First detailed kinematic analysis of z~2 star-forming galaxies in different environments using Keck/MOSFIRE data, comparing cluster and field galaxy properties.

Findings

H$eta$ emission-line velocity dispersions range from 50-230 km/s.

No significant kinematic differences between cluster and field galaxies.

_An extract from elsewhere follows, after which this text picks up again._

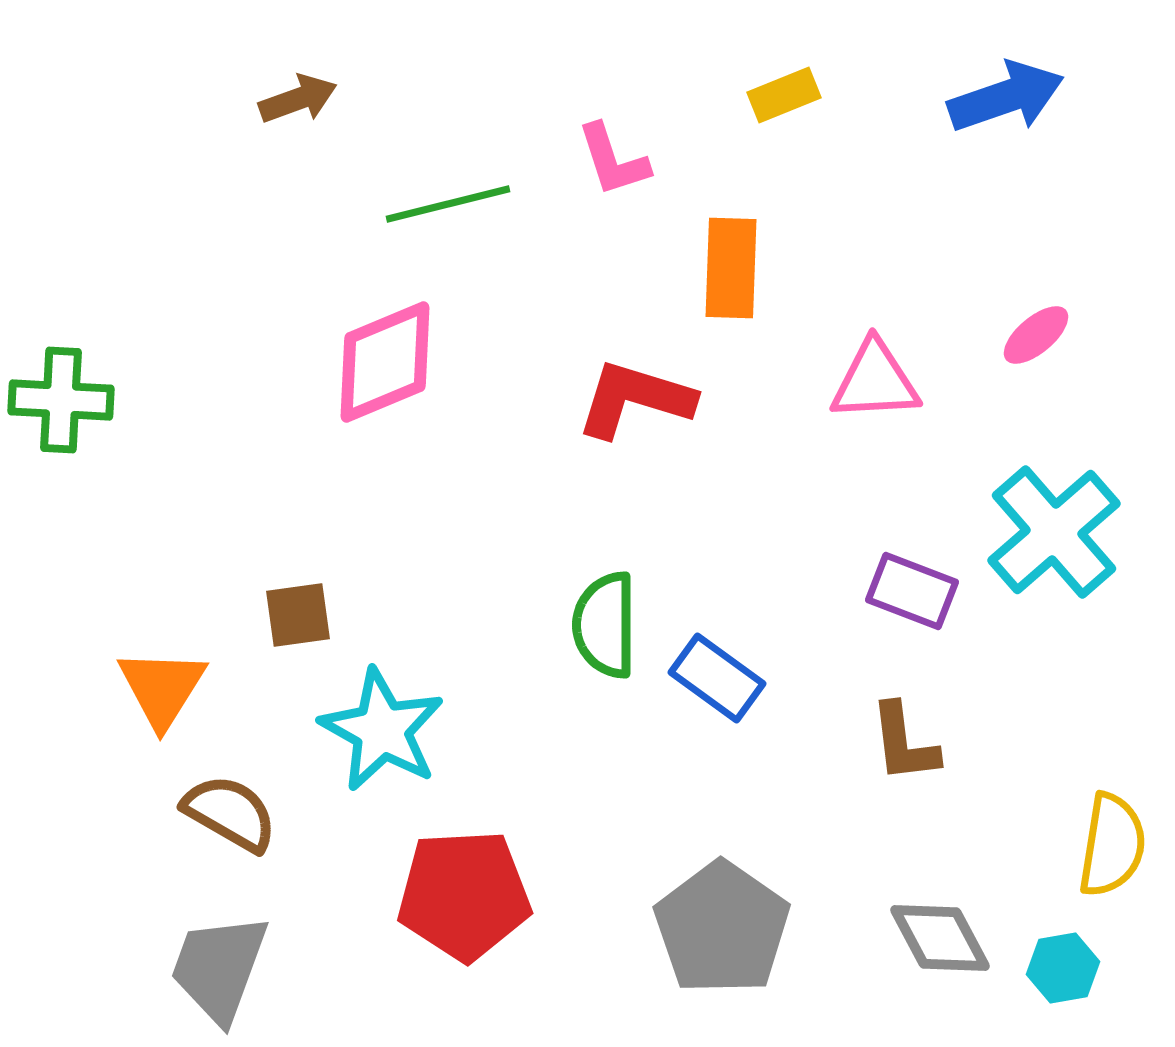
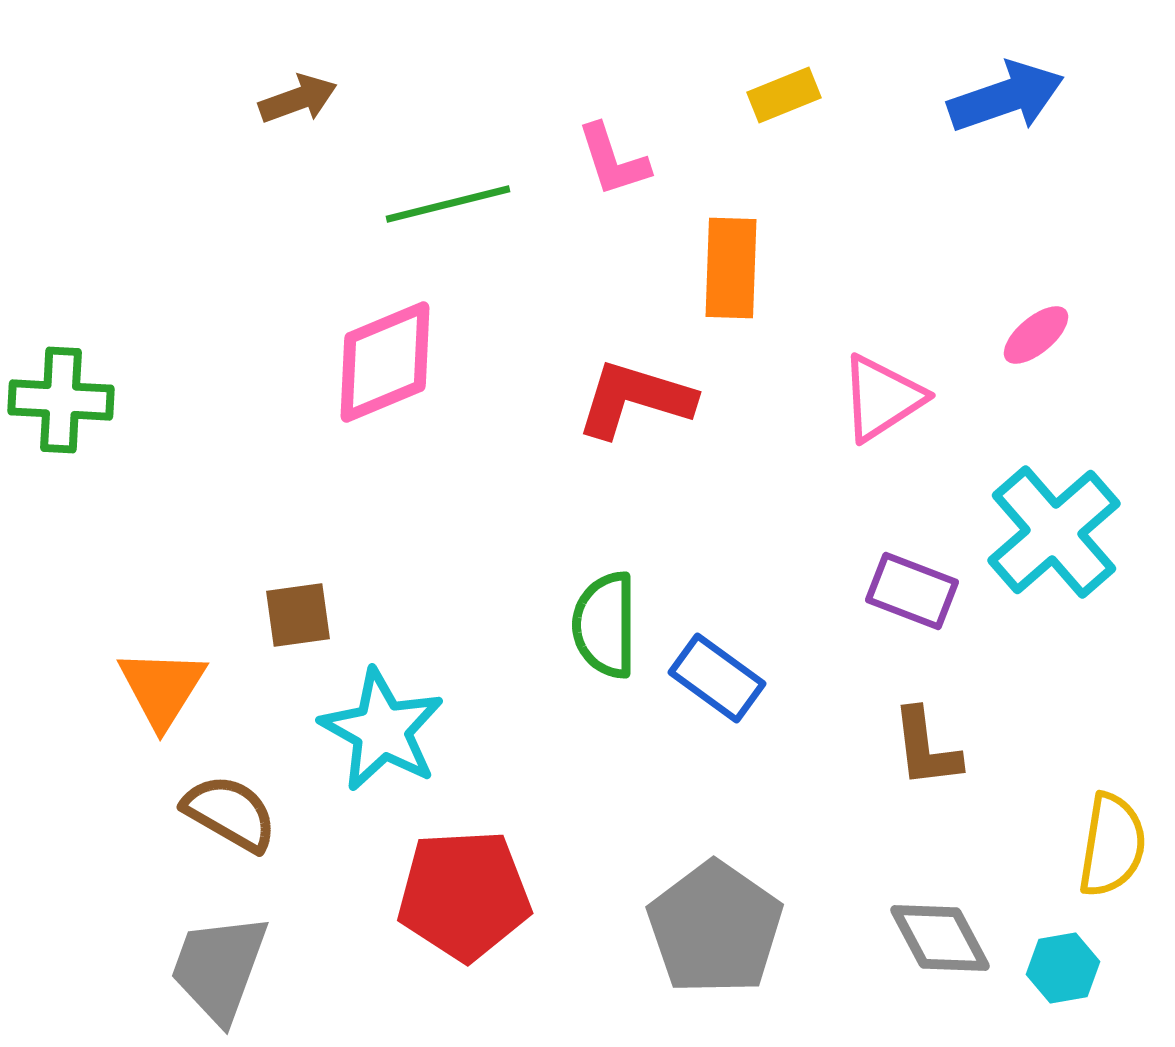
pink triangle: moved 7 px right, 17 px down; rotated 30 degrees counterclockwise
brown L-shape: moved 22 px right, 5 px down
gray pentagon: moved 7 px left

Baryons dominate within the central effective radius of these galaxies.

Abstract

We perform a kinematic analysis of galaxies at $z\sim2$ in the COSMOS legacy field using near-infrared (NIR) spectroscopy from Keck/MOSFIRE as part of the ZFIRE survey. Our sample consists of 75 Ks-band selected star-forming galaxies from the ZFOURGE survey with stellar masses ranging from log(M$_{\star}$/M$_{\odot}$)$=9.0-11.0$, 28 of which are members of a known overdensity at $z=2.095$. We measure H$\alpha$ emission-line integrated velocity dispersions ($\sigma_{\rm int}$) from 50$-$230 km s$^{-1}$, consistent with other emission-line studies of $z\sim2$ field galaxies. From these data we estimate virial, stellar, and gas masses and derive correlations between these properties for cluster and field galaxies at $z\sim2$. We find evidence that baryons dominate within the central effective radius. However, we find no statistically significant differences between the cluster and the field, and conclude that the kinematics of star-forming galaxies at $z\sim2$ are not significantly different between the cluster and field environments.